"Too Many Different Cell Formats"

  • Thread starter Thread starter Ron Green
  • Start date Start date
R

Ron Green

I have created a large financial spreadsheet in Excel 2002
for my job. It is very complex with many macro functions
and different cell formatting througout the workbook.

I was nearing completion and and began to consistently
receive a message that says "Too Many Different Cell
Formats". Microsoft's reponse to this is that the
workbook is too complex for Excel to handle and to
simplify it somehow. This workbook does (or will do) what
I need it to do and cannot imagine trimming it down. The
probem had become so bad that the workbook eventually
crashed and all of the formatting data was lost.
Fortunately our server was able to recover the prior days
copy, so I only lost the one days work.

Can anyone provide some advice on this? I getting very
frustrated. Yes this workbook is complex, but I am not an
Excel genius and believe I am only scratching the surface
of its capabilites. I am certain that other users have
created for more complex spreadsheets without experiencing
this problem. PLEASE HELP!
 
It's not the complexity of your formulas or structure that is the issue;
it's purely a matter of the number of different cell formats you have used.

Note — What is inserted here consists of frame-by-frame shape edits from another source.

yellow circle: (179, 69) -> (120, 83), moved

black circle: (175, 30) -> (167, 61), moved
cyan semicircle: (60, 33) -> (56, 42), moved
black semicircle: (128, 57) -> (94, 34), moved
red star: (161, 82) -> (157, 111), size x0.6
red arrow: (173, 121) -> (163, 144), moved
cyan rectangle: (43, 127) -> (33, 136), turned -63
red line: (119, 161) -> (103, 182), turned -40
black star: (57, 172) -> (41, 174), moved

http://support.microsoft.com/default.aspx?scid=kb;en-us;213904&Product=xlw

A cell format is any combination of formatting elements like typeface, font
size, italic, bold, underline, borders, cell patterns, number formatting,
alignment, and cell protection. You can only have about 4000 different
combinations.

There isn't any neat and simple solution to this problem I'm afraid. You
have to use fewer format combinations somehow. This might require you to
clear the formats from entire sheets or all sheets and then apply new
formats in a structured way. Some users use named Styles to control this
(Format, Styles). They establish certain styles and then format cells by
applying the style. And once a style is applied they do not format it
further.

I would add the Leo Hauser's work on this deals with have *unused8 custom
named styles. That is usually not a huge contributor to this problem is it
can easily exist with no custom styles having been created.